London is expensive. So much so that it’s a trope now for those of us who live here. But what does the data show? Are things getting better or worse? How did the 2008 recession affect buying behaviour for example?
I wanted to find out. With data.
There are many directions you could go with a dataset of London house prices, so I focused on answering specific questions. I wanted to know:
- Can the recession, centred around 2008, be seen in the house price data?
- Which boroughs are on the rise economically, and which are exhibiting a downward turn?
- How have housing prices changed over time overall?
- Does the overall trend match the individual trend in each borough?
- Which boroughs are similar in their economic trends?
The dataset was obtained from an online service called Enigma, which requires a free registration to access the data. It contained the address of each house and the postcode, but not latitude-longitude values. I could have geocoded each address individually to get accurate lat-long values, but life’s too short and postcodes were granular enough. I added lat-long values by joining a geocoded postcode dataset.
The final housing price dataset consisted of 16 columns and around 1,500,000 rows. The main columns of interest were:
- Date of Sale (to the nearest day)
- Postcode (now with latitudes and longitudes)
- Local Authority (i.e. borough)
- Price (in GBP)
- Property Type (Detached, Semi, Terraced, or Flat/Maisonette)
- Build (Old or New)
The data covers the period between 1996 and 2014, so this post won’t turn into a digression about Brexit, although that will be an interesting dataset in a few years.
There were a few boroughs with only a handful of rows in the dataset. One of them for example was a Welsh address, incorrectly labelled as ‘London’. I removed 5 boroughs in total because they were either outside of London, or contained less than 20 examples.
The data wrangling was done in Python and all the visualisations were created with Tableau.
The very first question I wanted to answer is what the distribution of prices is like.
The median house price is £320,000 and the upper whisker of the box plot is £1.26million. After that there are over 39,000 outliers with the highest house price at over £50 million. This suggests there may be two tiers of house prices in London: one for the ‘average’ person and one for the more wealthy.
At this point my hunch was that the buying patterns of people who can afford to pay millions for a house will be different to people buying houses for around the median price. To this end I created an “outliers” category and analysed those nearly 40,000 rows separately.
Prices over Time
So how have prices changed over the years in the “normal” and “outlier” categories?
It turns out prices have steadily been climbing for both categories, but the number of sales dipped during the 2008 recession, but only for the non-outlier category. That makes sense – you’d expect the most wealthy to be unaffected by a recession.
What about each borough?
Does this overall trend look the same in each borough? Let’s find out. For borough-level figures I looked at the non-outlier category to make the analysis more relatable.
There is a more noticeable, but still very small, dip during the recession years (highlighted in dark red) but prices are climbing in all London boroughs. The dip in sales during the recession is also present in each borough, echoing the overall trend.
Is buying a house seasonal or do people buy with the same frequency throughout the year?

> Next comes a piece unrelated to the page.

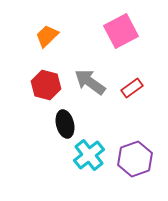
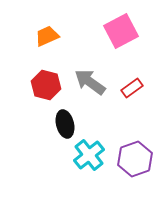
orange trapezoid: rotated 20 degrees clockwise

The slight peak in March is interesting.
After I showed this to a few people, someone suggested it’s because the tax year in the UK ends in April so people might end up buying with some urgency to keep the spending in the previous tax year. This general seasonal behaviour is also apparent in each borough.
It looks like some of the boroughs have a bigger peak in March than others. Can we quantify which boroughs have this behaviour and which don’t?
How do we find similar boroughs? We can make use of clustering.
First, we aggregate each borough into a 12-dimensional vector, where each item corresponds to the median percentage of total sales in that particular month. So in a slightly extreme example, a borough with half of all its sales in January and the other half in July would look like this:
[0.5, 0, 0, 0, 0, 0, 0.5, 0, 0, 0, 0, 0]
We need to use the percentage rather than actual values to ensure all boroughs are on a common scale. Otherwise, we would end up clustering boroughs together simply on sales volume rather than buying behaviour.
After trying multiple values of k in the k-means clustering algorithm, it looked like there were two distinct clusters with three outliers. Those outliers were boroughs that had much fewer rows in the dataset, so they’re arguably not that representative.
It appears then that there are really just two types of behaviour – boroughs that have a prominent peak in sales in March and those that don’t. But which boroughs are which? Let’s colour a map of London by cluster:
Interestingly the different seasonal behaviour almost neatly splits London into East and West. The dataset unfortunately didn’t have enough details to give any suggestions about whether this is a coincidence.
Unsurprisingly, the data confirms what we all complain about – buying in London is expensive and it is only getting worse.
The recession impacted the average person; the number of sales dipped dramatically between 2007 and 2009. However, the rich were unaffected.
Buying behaviour is seasonal peaking in July, with some boroughs displaying a small peak in March (possibly for tax purposes). These boroughs are typically in East London, which may or may not be a coincidence.
The next analysis on my list might be finding a new, more affordable city!